Constant Propagation (CP): : Constant Propagations computes, for every program point, which variables are known to have a constant value in all paths leading up to that program point.

This is useful for, for instance, optimizing by converting variables
to constant values.

References

Flemming Nielson, Hanne Riis Nielson, Chris Hankin. 1999. Principles Of Program Analysis. Springer-Verlag.

Hage, Jurriaan. 2013. “Automatic Program Analysis.” University Lecture. http://www.cs.uu.nl/docs/vakken/apa.

[1]: While BExpr are syntactically not considered statements in their own right, they are allowed under the Stmt constructor in my implementation as it greatly simplifies the implementation.

[2]: All modules in this paragraph can be found in the PROC.MF module, which is the module containing the implementation of the monotone framework.

[3]: A new module, UsedNames, has also been implemented under PROC.MF. However, as this module is only used during evaluation---and not analysis---this does not seem an appropriate time to discuss it.

[4]: In the implementation, call strings are referred to as call stacks, because their implementation more closely resembles a stack (where the top element is the latest function call).

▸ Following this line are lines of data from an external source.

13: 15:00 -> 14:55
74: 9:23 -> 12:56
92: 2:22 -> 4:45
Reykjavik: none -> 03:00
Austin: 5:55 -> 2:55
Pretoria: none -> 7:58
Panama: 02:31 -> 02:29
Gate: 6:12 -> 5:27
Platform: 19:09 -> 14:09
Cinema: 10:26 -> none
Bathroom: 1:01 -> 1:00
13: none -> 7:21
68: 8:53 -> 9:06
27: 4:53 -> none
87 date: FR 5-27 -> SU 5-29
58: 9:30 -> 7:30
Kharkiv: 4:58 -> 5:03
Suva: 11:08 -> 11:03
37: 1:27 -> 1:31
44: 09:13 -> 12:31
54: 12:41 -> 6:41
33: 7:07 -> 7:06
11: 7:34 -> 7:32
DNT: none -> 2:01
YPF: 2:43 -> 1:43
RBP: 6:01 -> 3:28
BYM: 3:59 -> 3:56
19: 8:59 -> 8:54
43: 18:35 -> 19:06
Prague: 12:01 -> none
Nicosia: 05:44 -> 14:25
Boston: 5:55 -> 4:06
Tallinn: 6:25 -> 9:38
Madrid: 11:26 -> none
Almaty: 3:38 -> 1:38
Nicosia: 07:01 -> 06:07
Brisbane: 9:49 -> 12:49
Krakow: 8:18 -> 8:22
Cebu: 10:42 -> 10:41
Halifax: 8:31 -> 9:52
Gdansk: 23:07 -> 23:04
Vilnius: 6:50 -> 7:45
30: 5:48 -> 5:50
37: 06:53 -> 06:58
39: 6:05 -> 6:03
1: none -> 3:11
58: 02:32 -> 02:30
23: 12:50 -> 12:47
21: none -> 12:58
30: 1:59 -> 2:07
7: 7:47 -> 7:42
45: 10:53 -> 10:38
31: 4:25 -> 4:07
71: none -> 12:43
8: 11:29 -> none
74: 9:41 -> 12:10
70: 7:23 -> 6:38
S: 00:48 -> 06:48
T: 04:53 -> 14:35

[5]: In the implementation, plain mfp calls mfpk using maxBound as a value for k. While this is technically still a bounded analysis in terms of call string length, maxBound usually evaluates to around 2147483647, which should suffice for most practical purposes. The same holds for mop/mopk; however, since meeting over all paths with at most 2147483647 repetitions of the same program point can take... rather long, I'm assuming nobody will encounter this in practice.